Maintaining good water quality isn't an option. Not only is patron safety of paramount concern, but your facility's reputation can be at risk if you are cited for code violations. According to an NSF International Survey conducted before the recession, health inspectors were handling about 75 pools apiece, on average. But in the wake of the recession, many health officials have seen budgets dramatically reduced. Because of this, the onus is on pool operators to ensure their facilities are health code-compliant.

Q: How can we promote pool water clarity while increasing the efficiency of sanitizer?

A: Every well-trained pool operator knows that there are two critical points in maintaining safe water: a constant residual of sanitizer and optimal filtration. What often goes unrealized is that these two areas are interconnected because organic particulates that make it through a filter can place a higher demand on chlorine. Flocculation and filtration help collect many of these particulates and flush them via backwashing. Also, when water balance is achieved, the filter plays the major role in maintaining water clarity.

From a lifeguard's perspective, water clarity is essential. Anything that disrupts the view to the bottom of the pool makes it more difficult for lifeguards to see swimmers in trouble.

Q: What should I know about preventing recreational water illnesses?

A: Many pathogens can get into the pool water and lead to RWIs. The biggest challenge for any sanitizer, even chlorine, is Cryptosporidium (Crypto). Once Crypto invades your pool, this chlorine-resistant pathogen is difficult to remove, and just one or two of the spore-like bodies can sicken swimmers.

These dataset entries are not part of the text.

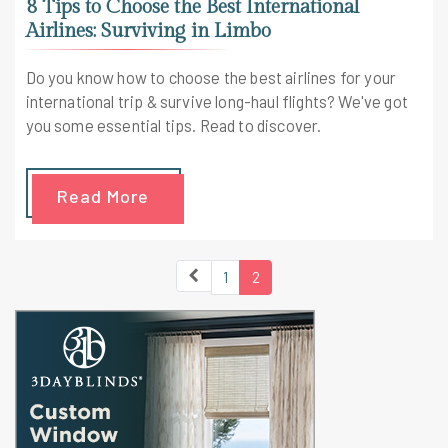
8 Tips to Choose the Best International
Airlines: Surviving in Limbo
Do you know how to choose the best airlines for your
international trip & survive long-haul flights? We've got
you some essential tips. Read to discover.
Read More
1
2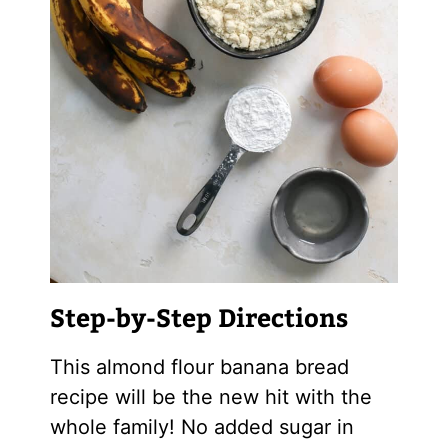
Step-by-Step Directions
This
almond flour
banana bread
recipe will be the new hit with the
whole family! No added sugar in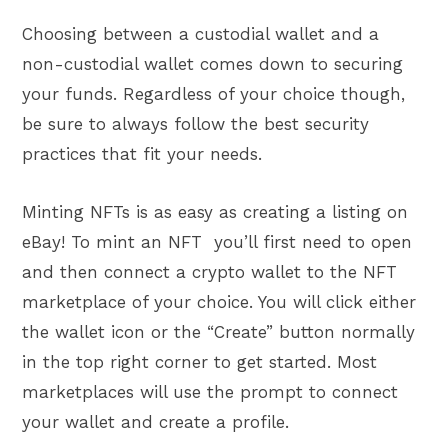
Choosing between a custodial wallet and a
non-custodial wallet comes down to securing
your funds. Regardless of your choice though,
be sure to always follow the best security
practices that fit your needs.
Minting NFTs is as easy as creating a listing on
eBay! To mint an NFT you’ll first need to open
and then connect a crypto wallet to the NFT
marketplace of your choice. You will click either
the wallet icon or the “Create” button normally
in the top right corner to get started. Most
marketplaces will use the prompt to connect
your wallet and create a profile.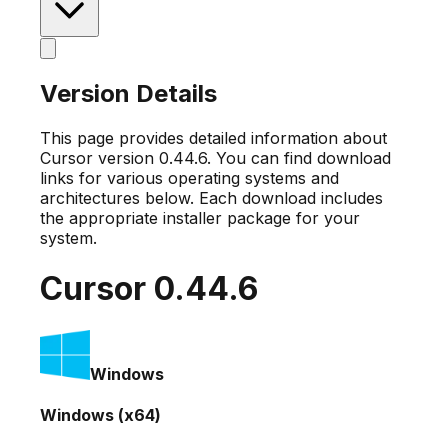
Version Details
This page provides detailed information about
Cursor version
0.44.6
. You can find download
links for various operating systems and
architectures below. Each download includes
the appropriate installer package for your
system.
Cursor
0.44.6
Windows
Windows (x64)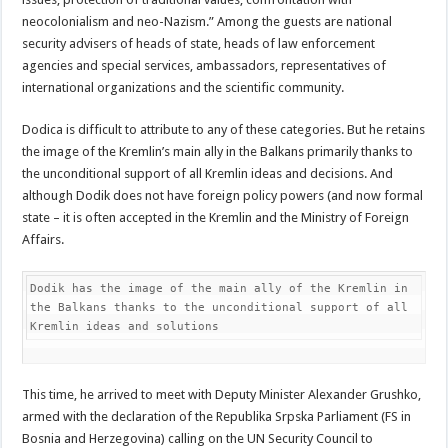
neocolonialism and neo-Nazism.” Among the guests are national
security advisers of heads of state, heads of law enforcement
agencies and special services, ambassadors, representatives of
international organizations and the scientific community.
Dodica is difficult to attribute to any of these categories. But he retains
the image of the Kremlin’s main ally in the Balkans primarily thanks to
the unconditional support of all Kremlin ideas and decisions. And
although Dodik does not have foreign policy powers (and now formal
state – it is often accepted in the Kremlin and the Ministry of Foreign
Affairs.
Dodik has the image of the main ally of the Kremlin in 
the Balkans thanks to the unconditional support of all 
Kremlin ideas and solutions
This time, he arrived to meet with Deputy Minister Alexander Grushko,
armed with the declaration of the Republika Srpska Parliament (FS in
Bosnia and Herzegovina) calling on the UN Security Council to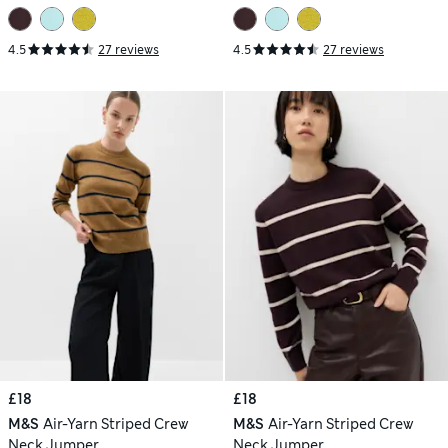
4.5
27 reviews
4.5
27 reviews
£18
£18
M&S
Air-Yarn Striped Crew
M&S
Air-Yarn Striped Crew
Neck Jumper
Neck Jumper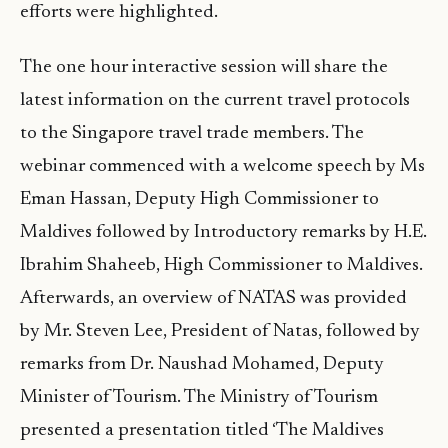
efforts were highlighted.
The one hour interactive session will share the
latest information on the current travel protocols
to the Singapore travel trade members. The
webinar commenced with a welcome speech by Ms
Eman Hassan, Deputy High Commissioner to
Maldives followed by Introductory remarks by H.E.
Ibrahim Shaheeb, High Commissioner to Maldives.
Afterwards, an overview of NATAS was provided
by Mr. Steven Lee, President of Natas, followed by
remarks from Dr. Naushad Mohamed, Deputy
Minister of Tourism. The Ministry of Tourism
presented a presentation titled ‘The Maldives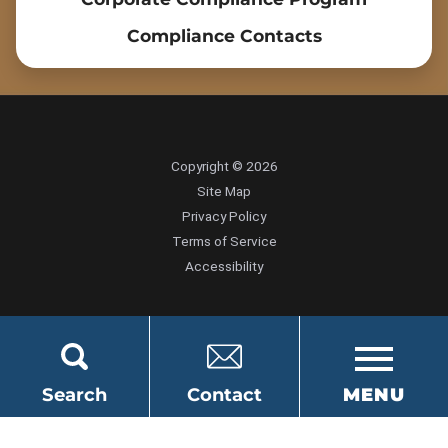
Compliance Contacts
Copyright © 2026
Site Map
Privacy Policy
Terms of Service
Accessibility
Search
Contact
MENU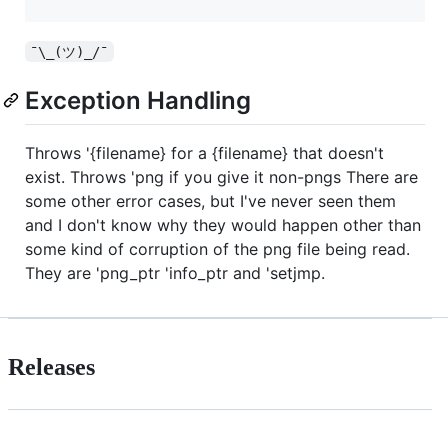
¯\_(ツ)_/¯
Exception Handling
Throws '{filename} for a {filename} that doesn't
exist. Throws 'png if you give it non-pngs There are
some other error cases, but I've never seen them
and I don't know why they would happen other than
some kind of corruption of the png file being read.
They are 'png_ptr 'info_ptr and 'setjmp.
Releases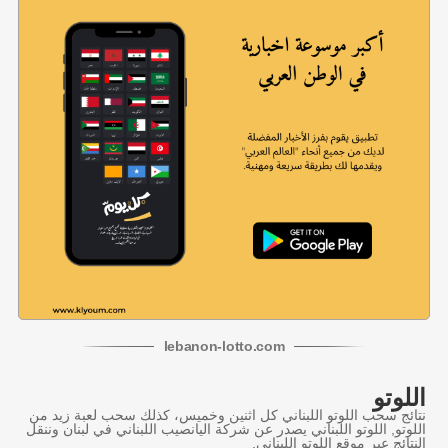
lebanon
-
lotto
.com
اللوتو
نتائج سحب اللوتو اللبناني كل اثنين وخميس، كذلك سحب لعبة زيد من
اللوتو, اللوتو اللبناني يصدر عن شركة اليانصيب اللبناني في لبنان وننقل
النتائج عبر موقع اللوتو اللبناني.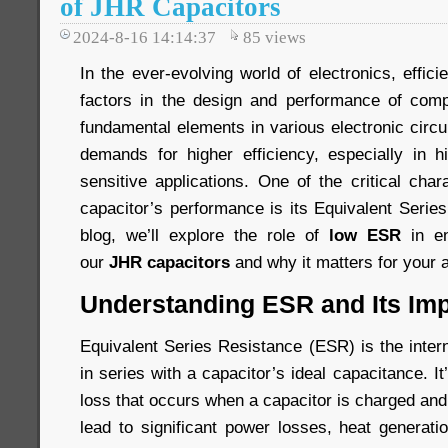
of JHR Capacitors
2024-8-16 14:14:37
85
views
In the ever-evolving world of electronics, effici
factors in the design and performance of comp
fundamental elements in various electronic circ
demands for higher efficiency, especially in 
sensitive applications. One of the critical chara
capacitor’s performance is its Equivalent Serie
blog, we’ll explore the role of
low ESR
in en
our
JHR capacitors
and why it matters for your a
Understanding ESR and Its Im
Equivalent Series Resistance (ESR) is the inter
in series with a capacitor’s ideal capacitance. I
loss that occurs when a capacitor is charged an
lead to significant power losses, heat generati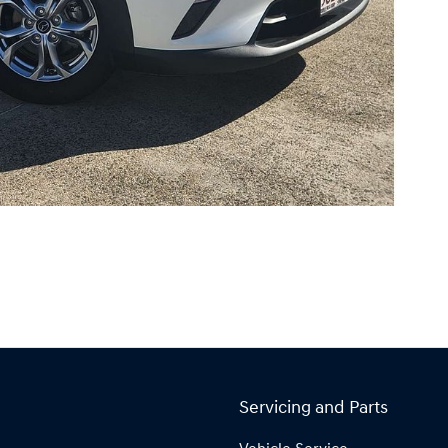
Servicing and Parts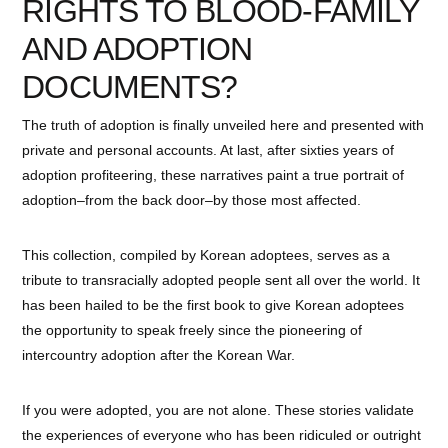
RIGHTS TO BLOOD-FAMILY
AND ADOPTION
DOCUMENTS?
The truth of adoption is finally unveiled here and presented with
private and personal accounts. At last, after sixties years of
adoption profiteering, these narratives paint a true portrait of
adoption–from the back door–by those most affected.
This collection, compiled by Korean adoptees, serves as a
tribute to transracially adopted people sent all over the world. It
has been hailed to be the first book to give Korean adoptees
the opportunity to speak freely since the pioneering of
intercountry adoption after the Korean War.
If you were adopted, you are not alone. These stories validate
the experiences of everyone who has been ridiculed or outright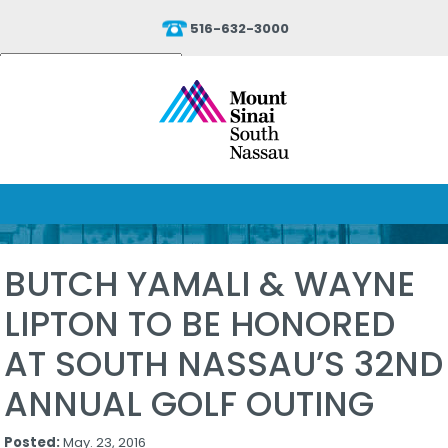
516-632-3000
Powered by
Translate
BUTCH YAMALI & WAYNE
LIPTON TO BE HONORED
AT SOUTH NASSAU’S 32ND
ANNUAL GOLF OUTING
Posted:
May. 23, 2016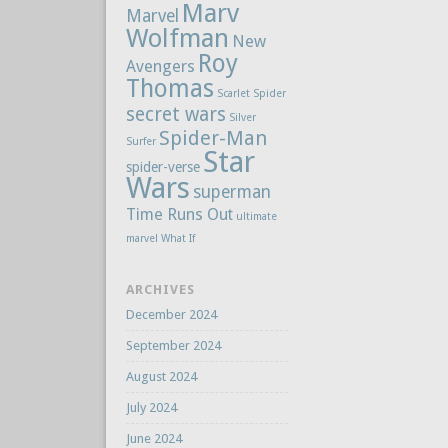
Marv
Marvel
Wolfman
New
Roy
Avengers
Thomas
Scarlet Spider
secret wars
Silver
Spider-Man
Surfer
Star
spider-verse
Wars
superman
Time Runs Out
ultimate
marvel
What If
ARCHIVES
December 2024
September 2024
August 2024
July 2024
June 2024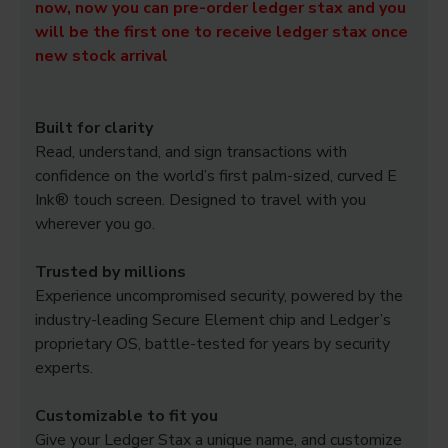
now, now you can pre-order ledger stax and you
will be the first one to receive ledger stax once
new stock arrival
Built for clarity
Read, understand, and sign transactions with
confidence on the world’s first palm-sized, curved E
Ink® touch screen. Designed to travel with you
wherever you go.
Trusted by millions
Experience uncompromised security, powered by the
industry-leading Secure Element chip and Ledger’s
proprietary OS, battle-tested for years by security
experts.
Customizable to fit you
Give your Ledger Stax a unique name, and customize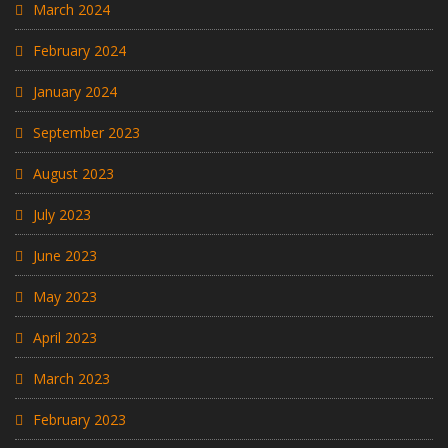
March 2024
February 2024
January 2024
September 2023
August 2023
July 2023
June 2023
May 2023
April 2023
March 2023
February 2023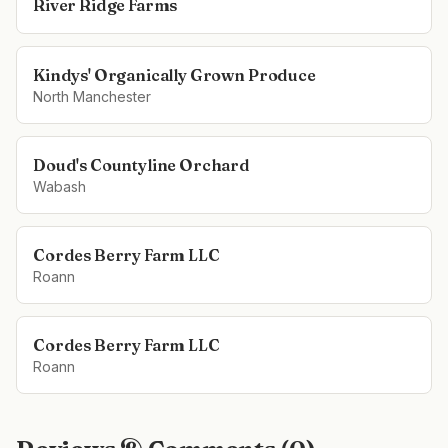
River Ridge Farms
Kindys' Organically Grown Produce
North Manchester
Doud's Countyline Orchard
Wabash
Cordes Berry Farm LLC
Roann
Cordes Berry Farm LLC
Roann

At about 5 microns in diameter, Crypto cysts can pass through most filters fairly easily. Most public facilities run sand filters, which remove particulates, but not down to 5 microns. (The best sand filters remove about 25 microns.) Even DE, or diatomaceous earth, filters might not catch them all.

Because it is resistant to chlorine and passes through most filters so easily, the Centers for Disease Control and Prevention (CDC) recommend secondary disinfection, such as ozone or UV, but these methods also have their limitations. Beginning the work in the pool's circulatory system with effective flocculation using natural-based polymers such as chitosan helps cluster the cysts so they can more easily be caught and removed by the filter.

Cryptosporidium isn't the only problem. There are other bacteria and pathogens that also lead to RWIs. Some bacteria create biofilms, which can be hard for chlorine to eradicate. Any interruption in the chlorine residual makes it easy for biofilms to get established in your pool, where they become host to bacteria that can rapidly multiply. Maintaining good chlorination and filtration practices helps prevent these biofilms from growing in the first place, protecting swimmers.

Q: How do stabilizers change chlorine's effectiveness?

A: Stabilizers can have a significant impact on chlorine's ability to kill pathogens in the water by slowing down the oxidation process. When you have a problem, such as a known exposure of your pool water to Crypto or another pathogen, the CDC recommends "hypochlorination."

As an example, without cyanuric acid in the water, it takes nearly 13 hours to inactivate 99.9 percent of Crypto cysts with chlorine at 20 ppm and a pH of around 7.5. In contrast, with 50 ppm of cyanuric acid in the water, the same level of disinfection can take days. Even with the pH adjusted to 6.5 and a chlorine concentration doubled to 40 ppm, it will take well over 24 hours to achieve a 99.9 percent inactivation. Because of this, experts recommend that pools avoid using excess amounts of stabilizer. In an outdoor pool, 10 to 20 ppm will stabilize the chlorine and in indoor pools, use of sanitizers containing stabilizer (Trichloro-s-triazinetrione) should be avoided completely.